AP source: Biden taps ex-Fed chair Yellen to lead treasury
WASHINGTON (AP) — President-elect Joe Biden has chosen former Federal Reserve Chair Janet Yellen to serve as treasury secretary, a pivotal role in which she would help shape and direct his economic policies. Her nomination was confirmed to The Associated Press by a person familiar with Biden’s plans who spoke on condition of anonymity to discuss them. Yellen, who is widely admired in the financial world, would be the first woman to lead the Treasury Department in a line stretching back to Alexander Hamilton in 1789. The 74-year-old Yellen was also the first woman to serve as Fed chair. She later became an adviser to Biden’s presidential campaign.

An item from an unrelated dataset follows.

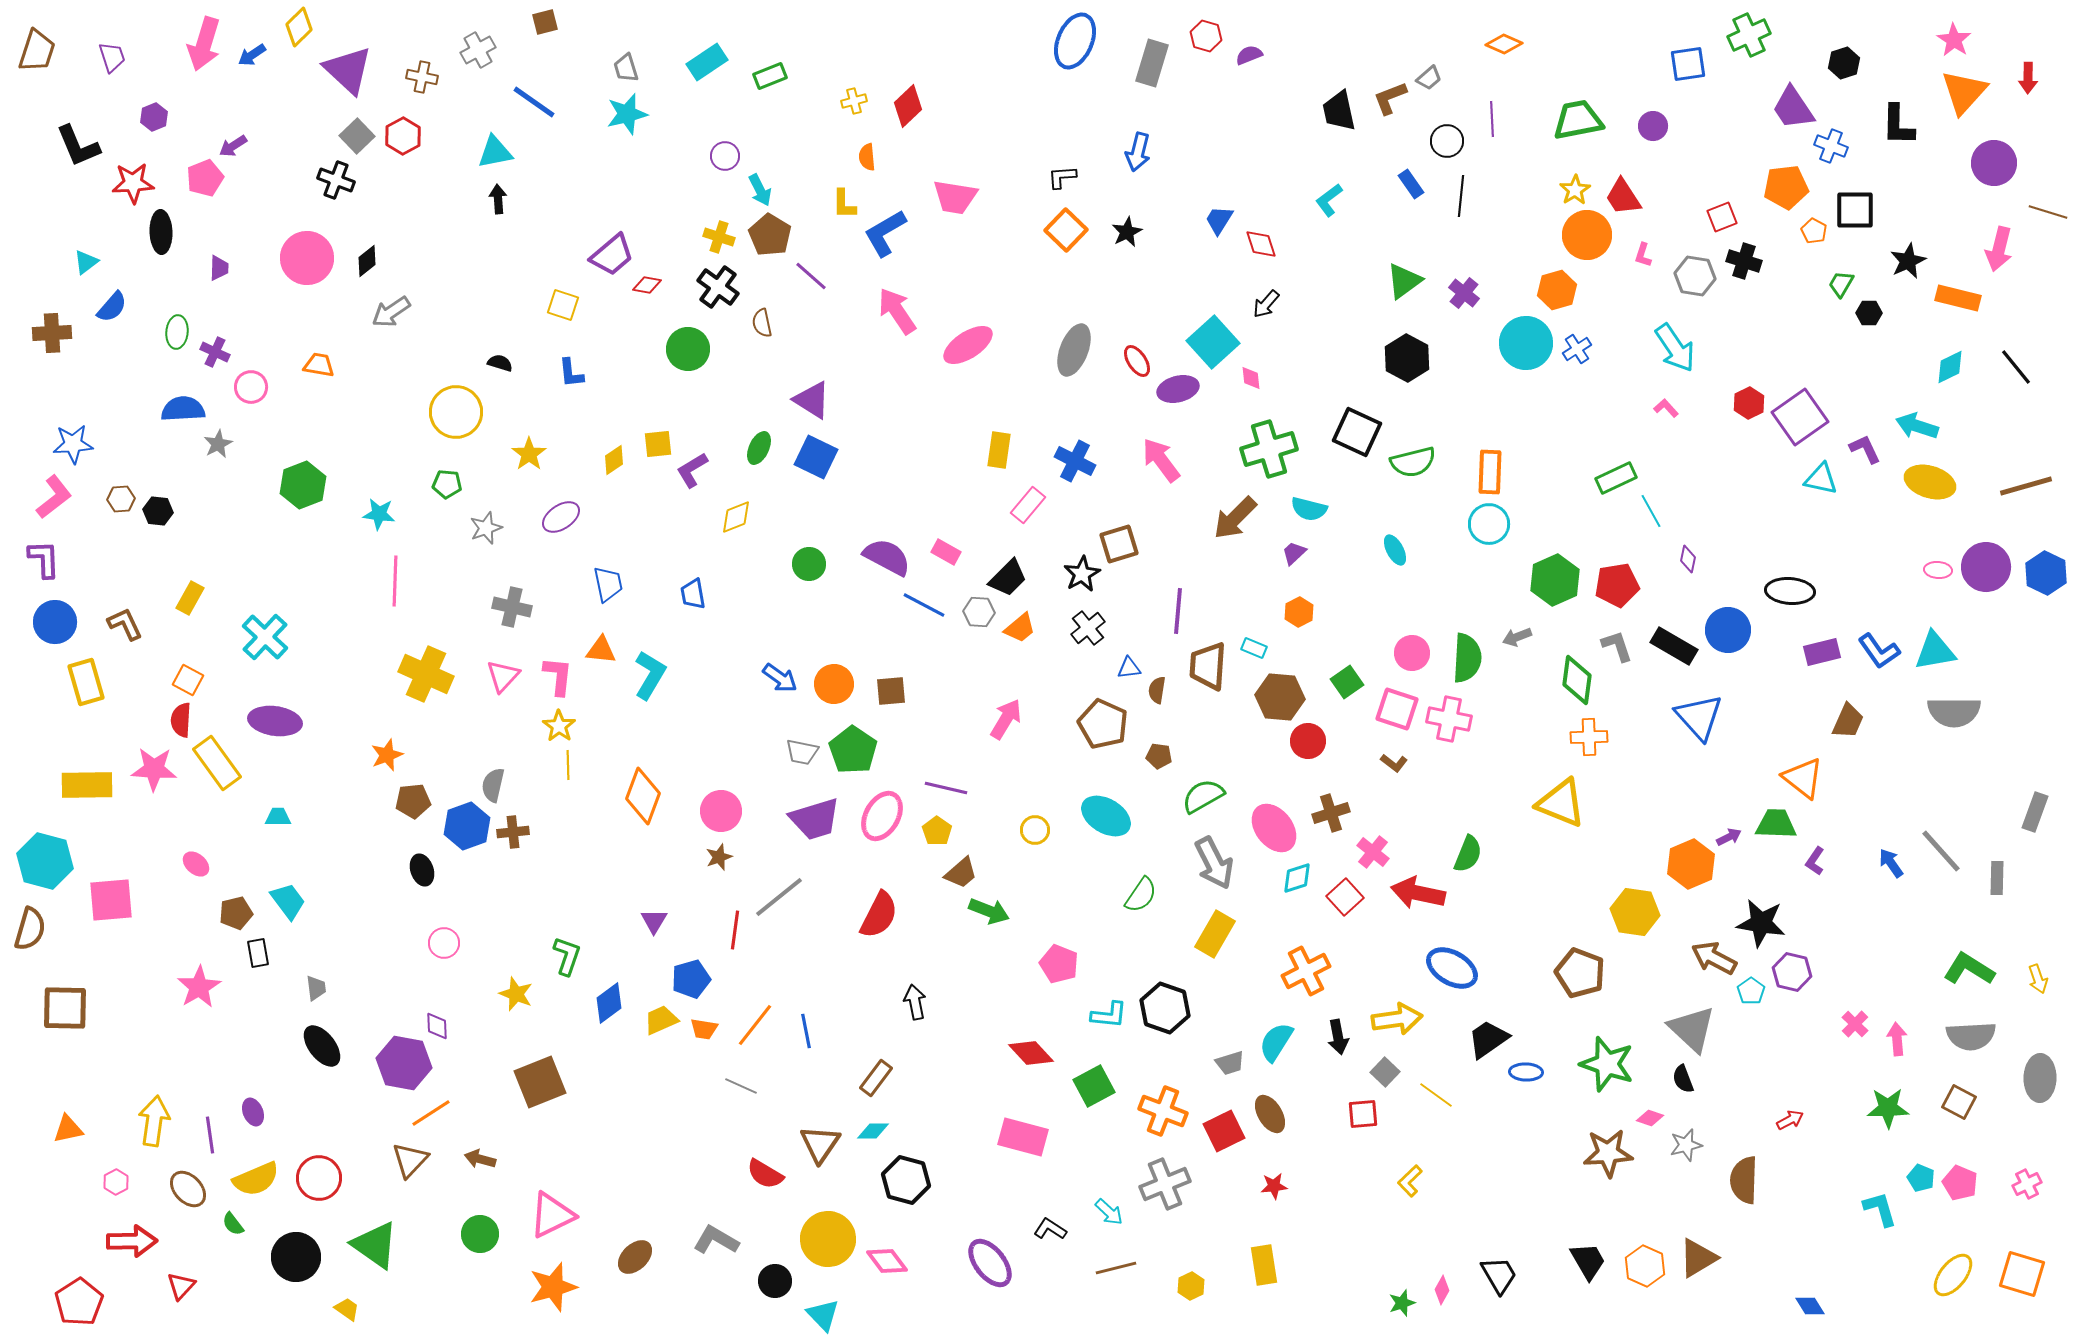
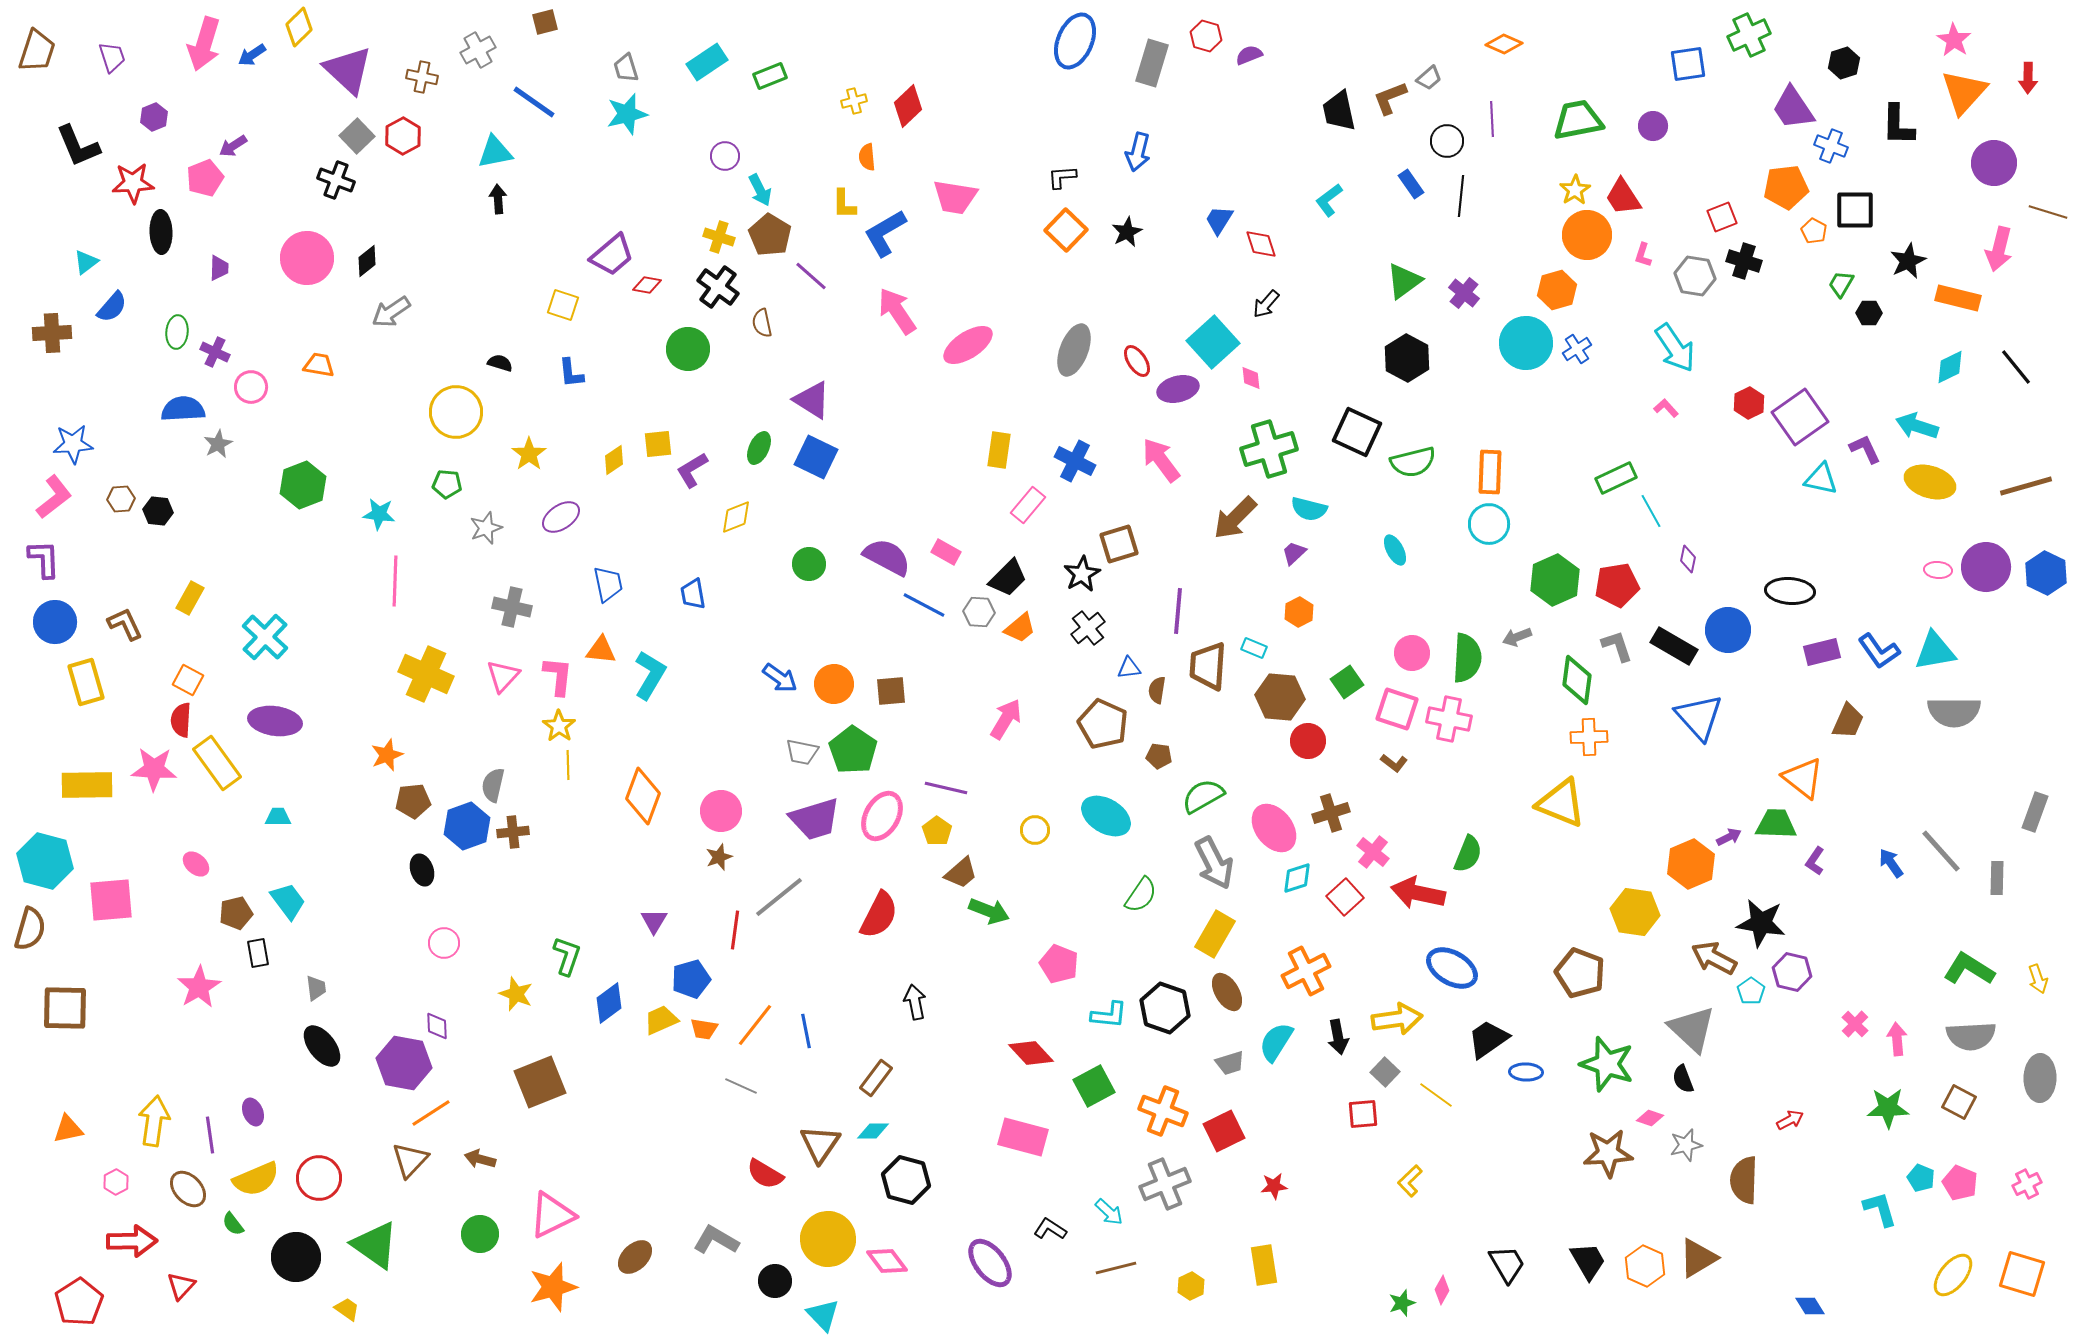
brown ellipse at (1270, 1114): moved 43 px left, 122 px up
black trapezoid at (1499, 1275): moved 8 px right, 11 px up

GM to recall 7M vehicles globally to replace Takata air bags
DETROIT (AP) — General Motors will recall about 7 million big pickup trucks and SUVs worldwide to replace potentially dangerous Takata air bag inflators. The move came Monday after the U.S. government told the automaker it had to recall 6 million of the vehicles in the U.S. GM says it will not fight the recall, which will cost $1.2 billion. The company had petitioned the agency four times starting in 2016 to avoid a recall, contending the inflators are safe. Takata used ammonium nitrate to create a small explosion to fill air bags in a crash. But the chemical can deteriorate and blow apart a metal canister, spewing shrapnel. Twenty-seven people have been killed worldwide by the exploding inflators.
Google faces UK scrutiny over new advertising data revamp
LONDON (AP) — Google faces fresh regulatory scrutiny in Britain over plans to revamp its ad data system, after an industry lobbying group complained to the competition watchdog that the changes would cement the U.S. tech giant’s online dominance. Marketers for an Open Web, a coalition of technology and publishing companies, said Monday that it’s urging the U.K. competition watchdog to step in and force Google to delay the rollout of its “privacy sandbox” scheduled for early next year. The new technology would remove so-called third party cookies that allow users to be tracked across the internet by storing information on their devices, replaced by tools owned by Google. That means login, advertising and other features would be taken off the open web and placed under Google’s control, the group said.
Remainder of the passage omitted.